╭─ Task material

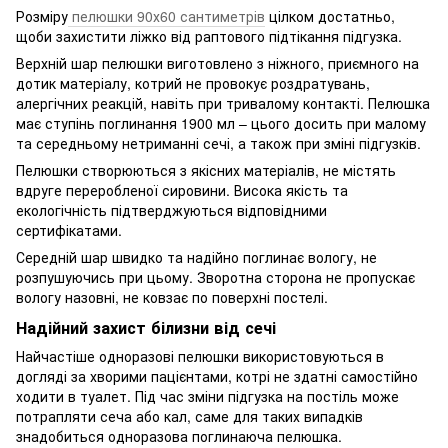
Розміру
пелюшки 90х60 сантиметрів
цілком достатньо,
щоби захистити ліжко від раптового підтікання підгузка.
Верхній шар пелюшки виготовлено з ніжного, приємного на
дотик матеріалу, котрий не провокує роздратувань,
алергічних реакцій, навіть при тривалому контакті. Пелюшка
має ступінь поглинання 1900 мл – цього досить при малому
та середньому нетриманні сечі, а також при зміні підгузків.
Пелюшки створюються з якісних матеріалів, не містять
вдруге переробленої сировини. Висока якість та
екологічність підтверджуються відповідними
сертифікатами.
Середній шар швидко та надійно поглинає вологу, не
розпушуючись при цьому. Зворотна сторона не пропускає
вологу назовні, не ковзає по поверхні постелі.
Надійний захист білизни від сечі
Найчастіше одноразові пелюшки використовуються в
догляді за хворими пацієнтами, котрі не здатні самостійно
ходити в туалет. Під час зміни підгузка на постіль може
потрапляти сеча або кал, саме для таких випадків
знадобиться одноразова поглинаюча пелюшка.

╰─

* What to do: Return exactly the lines of the data, and only those, from the line with "догляді за хворими" through the last line, inclusive.

* Problem solution:
догляді за хворими пацієнтами, котрі не здатні самостійно
ходити в туалет. Під час зміни підгузка на постіль може
потрапляти сеча або кал, саме для таких випадків
знадобиться одноразова поглинаюча пелюшка.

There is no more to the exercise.